Code and scripts related to the paper. O# O4747: Machine learning tools for epigenetics.
Environmental toxins and pathogens can influence epigenetic modifications on chromosomes, thereby leaving trace evidence of exposures. However, the avalanche of epigenomic data is difficult to parse for biological interpretation given non-linear complex patterns and relationships. This attractive challenge in epigenomic data lends itself to machine learning for discerning infectivity and susceptibility. In this study, we explore over 3,000 epigenomes of uninfected individuals and provide a comprehensive characterization of the relationships among epigenetic modifiers, their modifiers, and specific immune cell types across all chromosomes using hierarchical clustering. Workflow of our approach.
General info:
data folder contains files necessary to execute the code, some large files needed to be downloaded as written in the scripts below.
This repository contains python scripts and bash scripts to obtain the paper results.
All of these scripts related to the hg38-aligned dataset; it is easy to get files and results for the hg19-aligned dataset by changing 38 to 19 in the code and 1632 (#samples in the hg 38) to 1479 (#samples in the hg 19).
The data doesn't contain the chromosome Y.
The order of execution:
- Download bigWig files from the ENCODE, run run_download_data_files_script that calls download_data_files.py.
- For each chromosome calculate values for each 200bp region, run run_get_values_for_chromosome_script that calls get_values_for_chromosome.py.
- For each chromosome obtain the dataframe that contains columns where each value (p-values here) is less than 0.05 in at least one sample (row): create_pvdf.py that calls run_create_pvdf_script.

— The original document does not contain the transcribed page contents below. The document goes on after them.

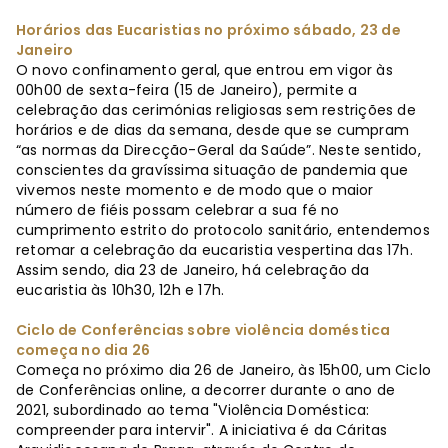
Horários das Eucaristias no próximo sábado, 23 de
Janeiro
O novo confinamento geral, que entrou em vigor às
00h00 de sexta-feira (15 de Janeiro), permite a
celebração das cerimónias religiosas sem restrições de
horários e de dias da semana, desde que se cumpram
“as normas da Direcção-Geral da Saúde”. Neste sentido,
conscientes da gravíssima situação de pandemia que
vivemos neste momento e de modo que o maior
número de fiéis possam celebrar a sua fé no
cumprimento estrito do protocolo sanitário, entendemos
retomar a celebração da eucaristia vespertina das 17h.
Assim sendo, dia 23 de Janeiro, há celebração da
eucaristia às 10h30, 12h e 17h.
Ciclo de Conferências sobre violência doméstica
começa no dia 26
Começa no próximo dia 26 de Janeiro, às 15h00, um Ciclo
de Conferências online, a decorrer durante o ano de
2021, subordinado ao tema "Violência Doméstica:
compreender para intervir". A iniciativa é da Cáritas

- For each chromosome calculate the pairwise correlation matrix between samples which requires GPU (otherwise will take hours vs minutes per chromosome): correlation_matrix_calculation.py.
- For each chromosome obtain a list of known genes and their bp position in the chromosome: get_ret_df_files.py.
- Produce paper circular plot 2: get_newick_string.py and produce_circular_plot.py.
- Produce paper umap plots 3, 4, and 5: produce_umap_plots.py.
- Produce paper entropy plots 6 and 7: produce_entropy_plots.py.
- Produce paper co-occurence plot 8: produce_cooccurence_plot.py.
- Produce paper gene ontology resuls needed for plots 9 and 10: produce_go_results.py.
- Produce paper datasets comparison plots 11 and 12: produce_comparison_plots_datasets19vs38.py.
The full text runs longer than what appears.